袁國強GBM, SC, JP 及David W. Rivkin 香港國際仲裁中心聯席主席

 

袁國強GBM, SC, JP是Temple Chambers的仲裁員、調解員和大律師,曾任香港律政司司長;David W. Rivkin是Debevoise & Plimpton’s國際爭議解決小組聯席主席、國際律師協會(IBA)前任主席;二人獲委任為香港國際仲裁中心(HKIAC)聯席主席,於2020年6月15日起接任Matthew Gearing QC的工作。*

開始從事仲裁

袁國強在香港土生土長,在香港修讀法律。**他於1988年成為大律師,並於2003年獲任命為資深大律師。在2007年至2009年期間,他擔任香港大律師公會會長。在2012年至2018年期間,他擔任香港特區律政司司長。離任後,他重返私人執業。他一直與仲裁界保持聯繫,在修讀LLB時選擇國際貿易法作為選修課程,已首次接觸這個執業領域。成為大律師執業後,他參加了由英國特許仲裁員學會(CIArb)舉辦的仲裁課程,並開始從事仲裁工作。在擔任律政司司長期間,他致力提升香港作為國際仲裁中心的地位。
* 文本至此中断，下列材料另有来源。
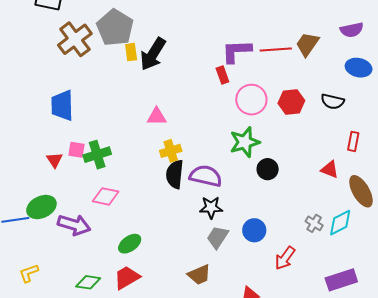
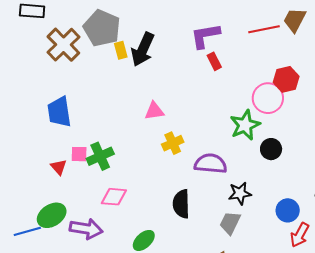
purple L-shape: (236, 51) -> (205, 36), moved
pink circle: (251, 100) -> (268, 98), moved
black semicircle: (175, 174) -> (181, 204), moved
black star: (211, 207) -> (240, 193), moved
blue circle: (254, 230) -> (288, 210), moved

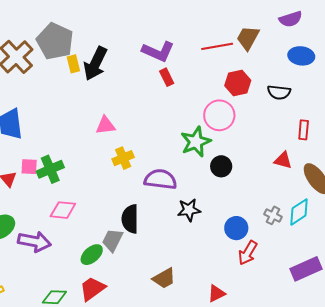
purple L-shape: (205, 36) -> (158, 51), turned -148
red hexagon: (286, 79) -> (238, 83), moved
gray trapezoid: (230, 223) -> (112, 240), moved

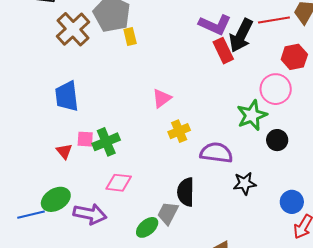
black arrow: (95, 63) -> (241, 35), moved
red rectangle: (167, 77) -> (223, 51), size x1.4
pink triangle: (105, 125) -> (162, 98), turned -30

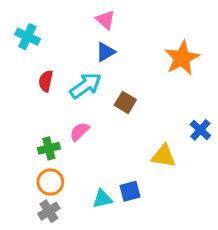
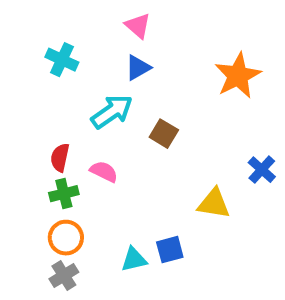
cyan cross: (27, 37) -> (62, 60), moved
red semicircle: (46, 81) -> (60, 158), moved
pink semicircle: (79, 132) -> (104, 172), turned 70

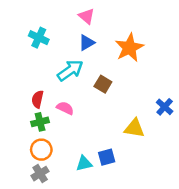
orange star: (238, 76) -> (129, 48), moved

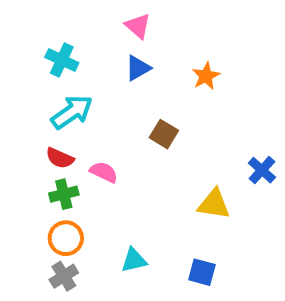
orange star: (129, 48) -> (206, 76), size x0.6
cyan arrow: (70, 70) -> (72, 112), moved
red semicircle: (38, 99) -> (60, 158), turned -78
blue square: (107, 157) -> (202, 272), moved, turned 30

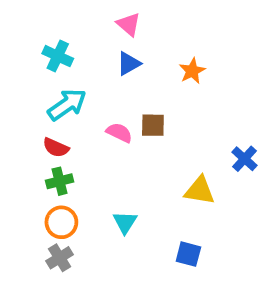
brown square: (164, 134) -> (153, 125), turned -30
pink semicircle: (104, 172) -> (119, 133), moved
cyan triangle: (134, 260) -> (125, 222), moved, turned -45

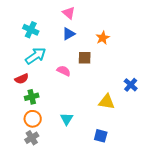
brown square: (153, 125) -> (85, 58), moved
red semicircle: (56, 148) -> (22, 79), moved, turned -48

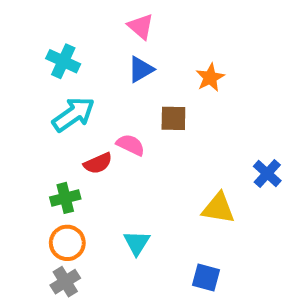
red semicircle: (22, 79) -> (98, 163), moved

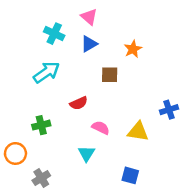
cyan cross: (63, 61) -> (54, 34), moved
pink semicircle: (131, 145) -> (101, 128), moved
red semicircle: (98, 163) -> (79, 103), moved
blue cross: (267, 173) -> (169, 110), turned 30
orange circle: (67, 243) -> (15, 153), moved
Rivkin在紐約出生長大。他的父母非常投入國際事務,令他也有興趣於全球事務。從耶魯大學法學院畢業後,Rivkin擔任Luther M. Swygert議員的助理,後者是1980-81年美國芝加哥第七巡迴上訴法院法官,及後加入Debevoise & Plimpton,並於1988年成為合夥人。該行處理1970年的一宗利比亞石油徵收仲裁,涉及國家與外國私人當事方,最終勝訴,因而在國際仲裁界頗有聲譽。Rivkin進入該行的第一天,就被指示處理一宗涉及印尼的仲裁,自此他一直在處理涉及亞洲的仲裁事務。

參與HKIAC的工作

袁國強和Rivkin均認為,他們有責任與HKIAC秘書處、理事及互相緊密合作,提供策略指導,以確保(i)HKIAC保持國際仲裁中心的全球領導地位和本地仲裁的理想平台;(ii)HKIAC繼續提供最優質的服務,並在可能的情況下進行改進,以適應仲裁用戶的需求;及(iii)香港繼續是備受推崇的仲裁地點。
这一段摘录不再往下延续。